By British Army and Vauxhall Motors
Designed to replace the Matilda II and Valentine, the Churchill tank was known for its ability to cross rough terrain and defeat obstacles, and one of the few Allied tanks that could compete with the German Panther and Tiger tanks. The Churchill's design arose from the post-Blitzkrieg chaos of 1940.
The fall of France and the defeat at Dunkirk made clear that mobility was to be of up most importance to the British Army. An existing design was scrapped, and a new design named A22 was awarded to Vauxhall, with orders that the tank needed to be in production by 1941.
Powered by twin-six gasoline engines, the A22 / Mk. 1 Churchill used a new gear box that allowed it to be steered by the relative speed of its tracks. Capable of 15 mph, the tank had a range of 56 miles and armour from .63 to four inches thick, and carried a crew of five and a 2-pdr gun. The Mk I Churchill first saw combat at the Dieppe Raid, where its performance underwhelmed. Subsequent developments led to the introduction of the Mk. III, which featured a welded turret and a 6-pdr gun, and proved their worth at El Alamein.

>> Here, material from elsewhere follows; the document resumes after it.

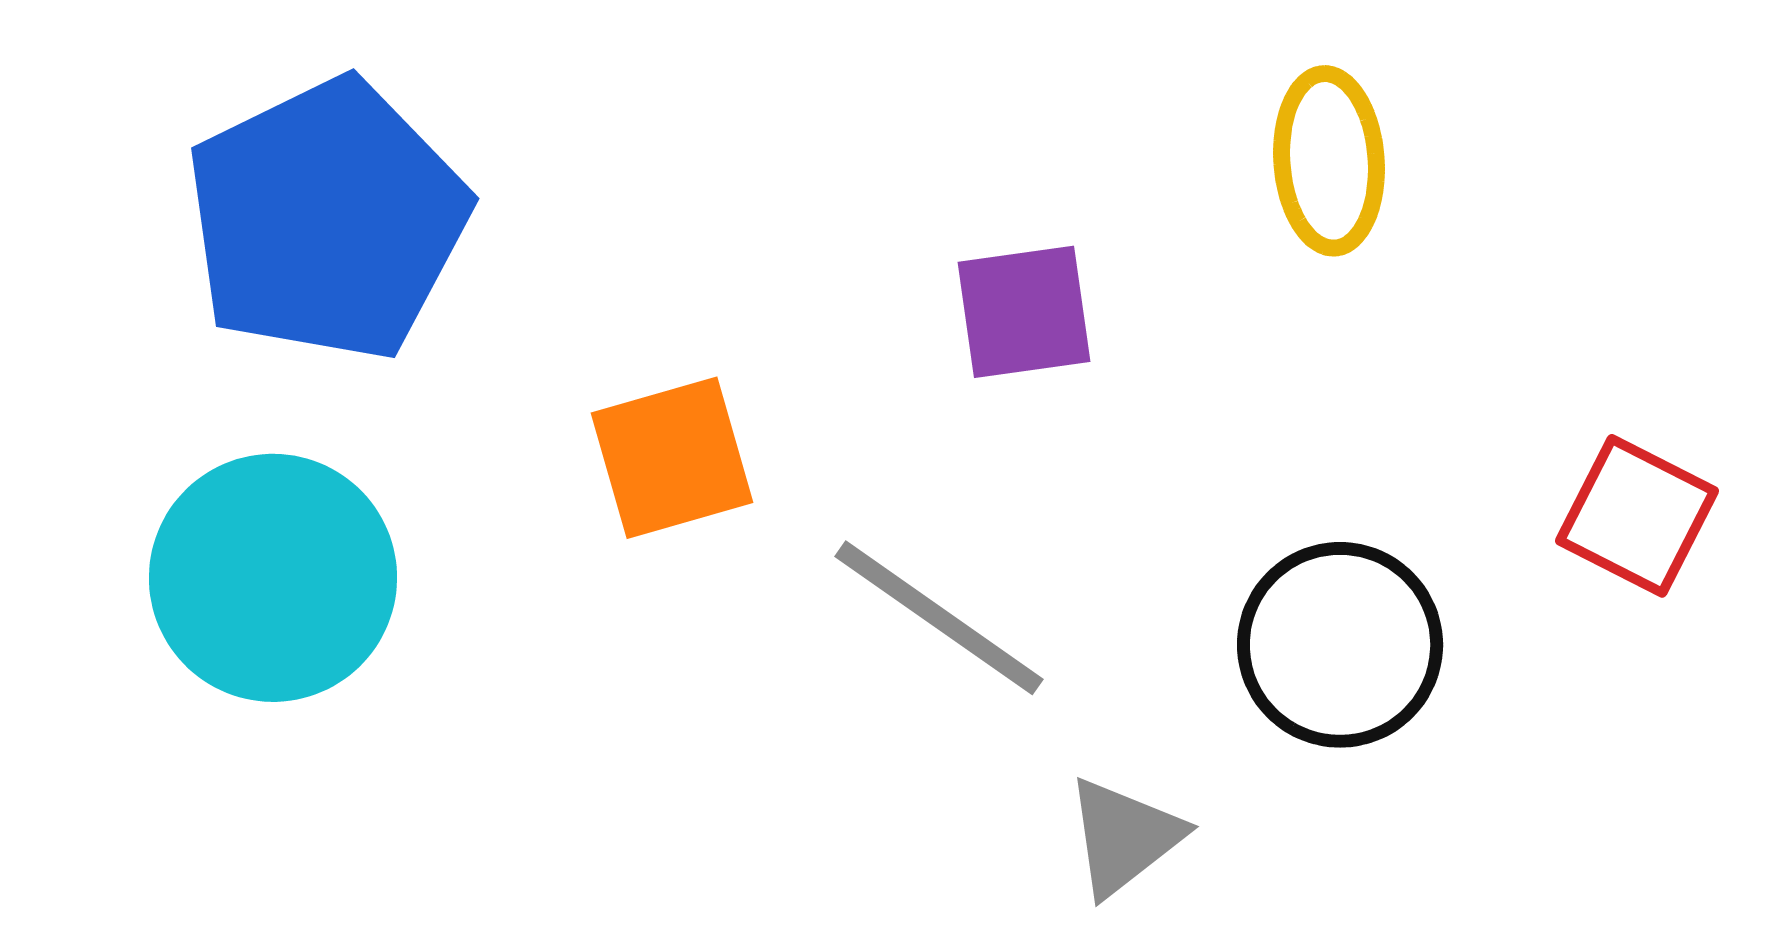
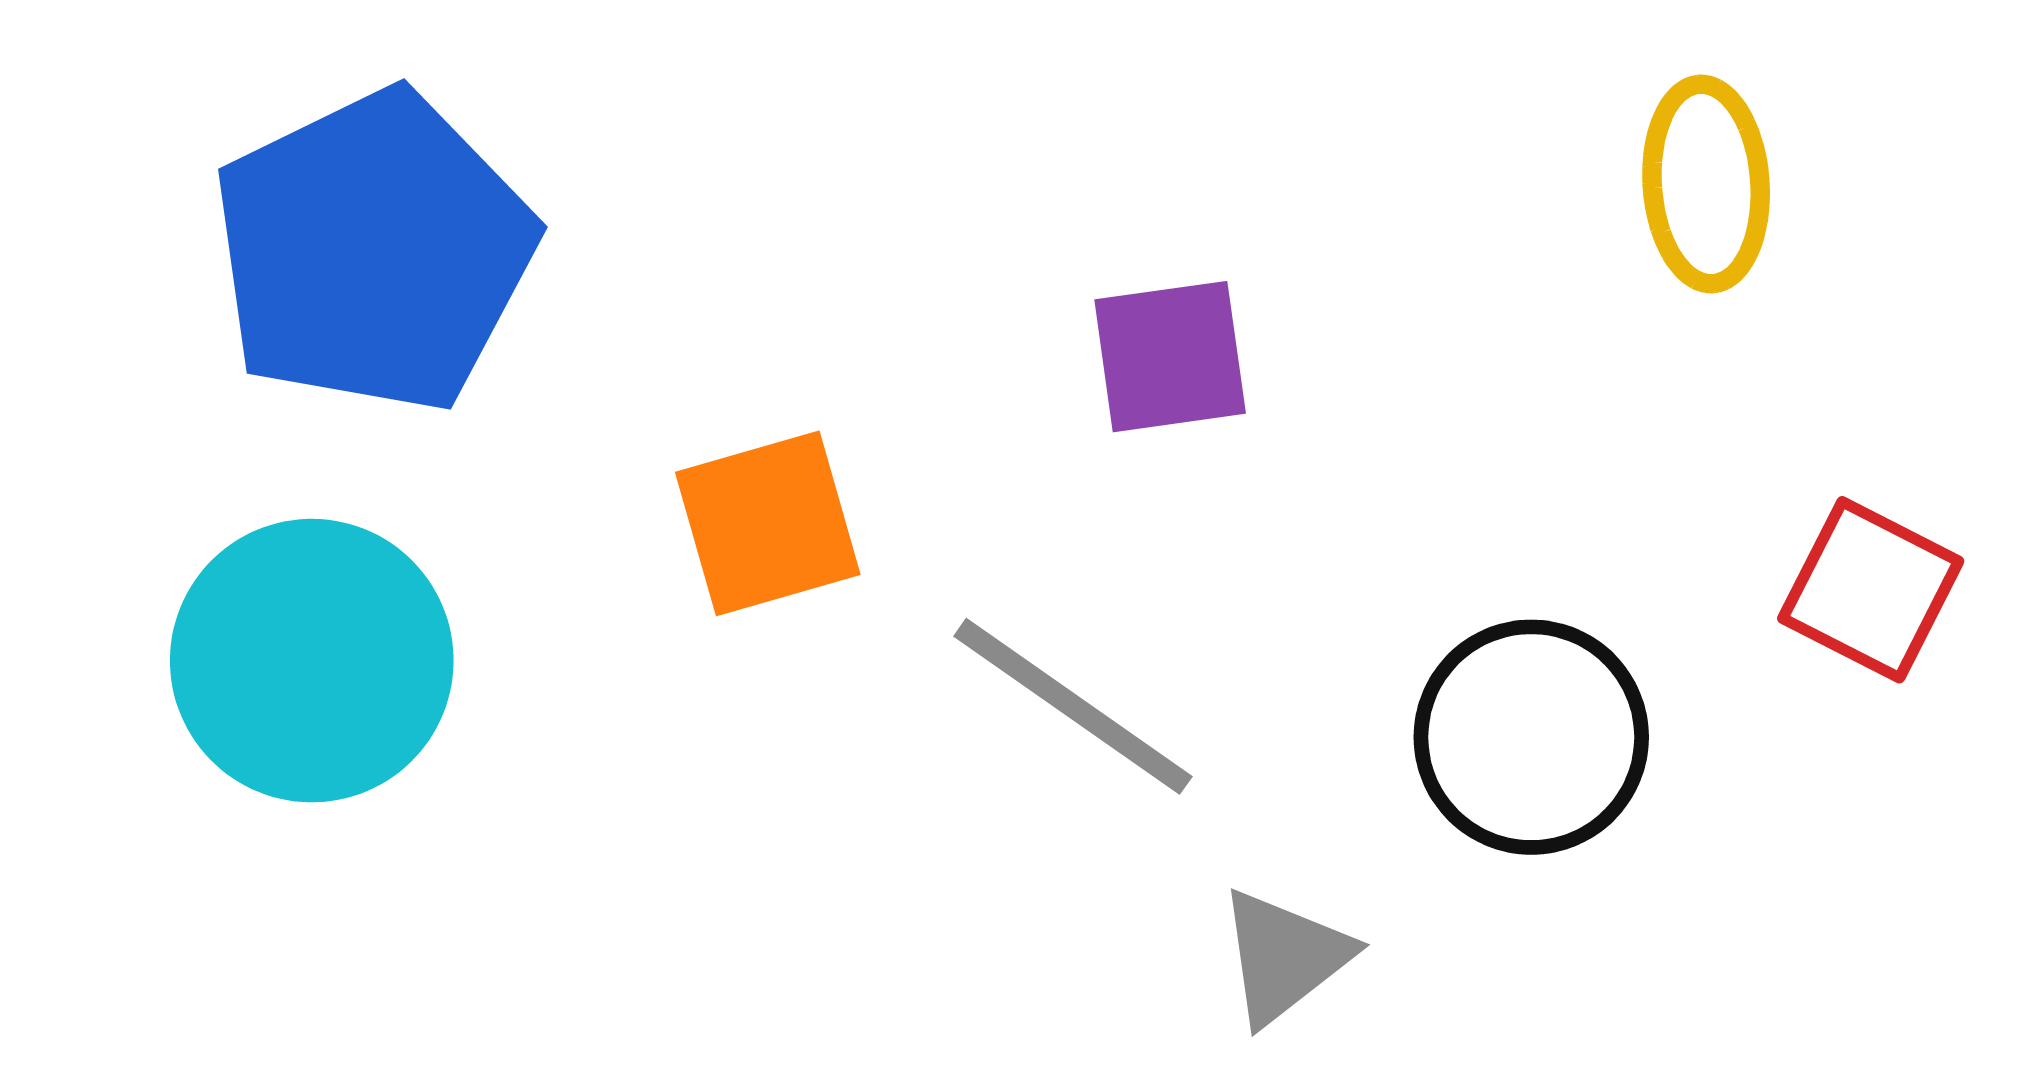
yellow ellipse: (1329, 161) -> (1706, 184), moved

Eventually a Mk. VII would be produced, offering a 75mm gun, wider chassis and thicker armour (up to 6 inches). Heavily used by the British and Russians in WWII, the Churchill also saw service during the Korean conflict. This driver's handbook was originally issued by Vauxhall Motors for the British Army in 1943. It provides information for the Churchill I, II, III and IV models, and includes operation and maintenance information.